Scaling Online Distributionally Robust Reinforcement Learning: Sample-Efficient Guarantees with General Function Approximation
This work addresses the challenge of deploying RL in real-world applications with environment mismatches, offering a scalable solution for high-dimensional tasks, though it builds incrementally on existing DR-RL methods.
The paper tackles the problem of reinforcement learning agents performing poorly when training and deployment environments differ, by proposing an online distributionally robust RL algorithm that learns optimal robust policies through environment interaction without prior models or offline data, achieving a near-optimal sublinear regret bound.
The deployment of reinforcement learning (RL) agents in real-world applications is often hindered by performance degradation caused by mismatches between training and deployment environments. Distributionally robust RL (DR-RL) addresses this issue by optimizing worst-case performance over an uncertainty set of transition dynamics. However, existing work typically relies on substantial prior knowledge-such as access to a generative model or a large offline dataset-and largely focuses on tabular methods that do not scale to complex domains.
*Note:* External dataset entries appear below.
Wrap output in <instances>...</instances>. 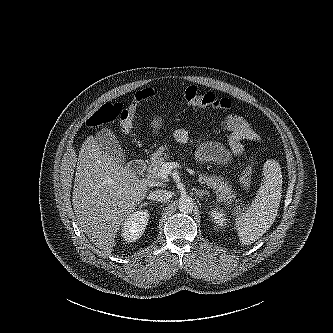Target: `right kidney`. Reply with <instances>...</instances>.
<instances>
[{
  "instance_id": "ca27d5eb",
  "label": "right kidney",
  "mask_w": 333,
  "mask_h": 333,
  "mask_svg": "<svg viewBox=\"0 0 333 333\" xmlns=\"http://www.w3.org/2000/svg\"><path fill=\"white\" fill-rule=\"evenodd\" d=\"M149 220L147 210H140L130 214L123 223L122 237L127 242H134L139 239L145 231Z\"/></svg>"
}]
</instances>
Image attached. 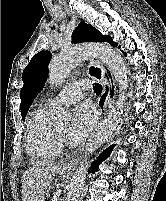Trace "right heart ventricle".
<instances>
[{
    "instance_id": "e07e8e85",
    "label": "right heart ventricle",
    "mask_w": 166,
    "mask_h": 201,
    "mask_svg": "<svg viewBox=\"0 0 166 201\" xmlns=\"http://www.w3.org/2000/svg\"><path fill=\"white\" fill-rule=\"evenodd\" d=\"M61 143L49 122L46 107L33 111L27 124L26 151L34 164L55 160L61 154Z\"/></svg>"
}]
</instances>
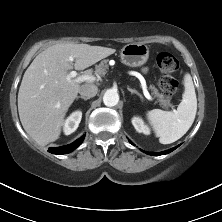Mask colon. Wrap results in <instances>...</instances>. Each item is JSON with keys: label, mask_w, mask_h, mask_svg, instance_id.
Returning <instances> with one entry per match:
<instances>
[{"label": "colon", "mask_w": 222, "mask_h": 222, "mask_svg": "<svg viewBox=\"0 0 222 222\" xmlns=\"http://www.w3.org/2000/svg\"><path fill=\"white\" fill-rule=\"evenodd\" d=\"M156 64L160 71L159 89L166 97H173L179 93V83L173 74L179 69V61L170 53L161 52L156 57Z\"/></svg>", "instance_id": "obj_1"}]
</instances>
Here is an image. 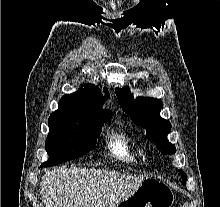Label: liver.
Listing matches in <instances>:
<instances>
[{
    "instance_id": "liver-1",
    "label": "liver",
    "mask_w": 220,
    "mask_h": 207,
    "mask_svg": "<svg viewBox=\"0 0 220 207\" xmlns=\"http://www.w3.org/2000/svg\"><path fill=\"white\" fill-rule=\"evenodd\" d=\"M143 180L117 171L63 166L47 170L40 192L46 207H116Z\"/></svg>"
}]
</instances>
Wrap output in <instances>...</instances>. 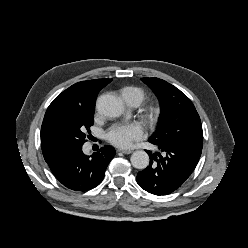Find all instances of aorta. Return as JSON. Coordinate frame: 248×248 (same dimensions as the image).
Returning a JSON list of instances; mask_svg holds the SVG:
<instances>
[{"label": "aorta", "instance_id": "aorta-1", "mask_svg": "<svg viewBox=\"0 0 248 248\" xmlns=\"http://www.w3.org/2000/svg\"><path fill=\"white\" fill-rule=\"evenodd\" d=\"M98 112L106 117H119L124 112L122 100L112 95H102L97 99ZM131 163L137 169H145L149 164V156L145 151H135L131 155Z\"/></svg>", "mask_w": 248, "mask_h": 248}]
</instances>
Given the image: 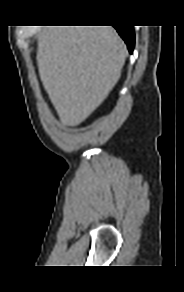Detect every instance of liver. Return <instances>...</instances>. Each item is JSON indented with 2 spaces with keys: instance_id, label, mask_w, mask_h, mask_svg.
Masks as SVG:
<instances>
[{
  "instance_id": "obj_1",
  "label": "liver",
  "mask_w": 184,
  "mask_h": 292,
  "mask_svg": "<svg viewBox=\"0 0 184 292\" xmlns=\"http://www.w3.org/2000/svg\"><path fill=\"white\" fill-rule=\"evenodd\" d=\"M126 47L111 26H48L38 35L37 65L63 124L77 126L118 82Z\"/></svg>"
}]
</instances>
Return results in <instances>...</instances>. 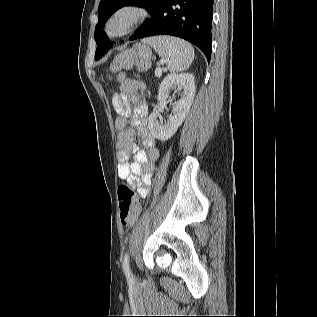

We overcome these limitations by proposing an online DR-RL algorithm with general function approximation that learns an optimal robust policy purely through interaction with the environment, without requiring prior models or offline data, enabling deployment in high-dimensional tasks. We further provide a theoretical analysis establishing a near-optimal sublinear regret bound under a total variation uncertainty set, demonstrating the sample efficiency and effectiveness of our method.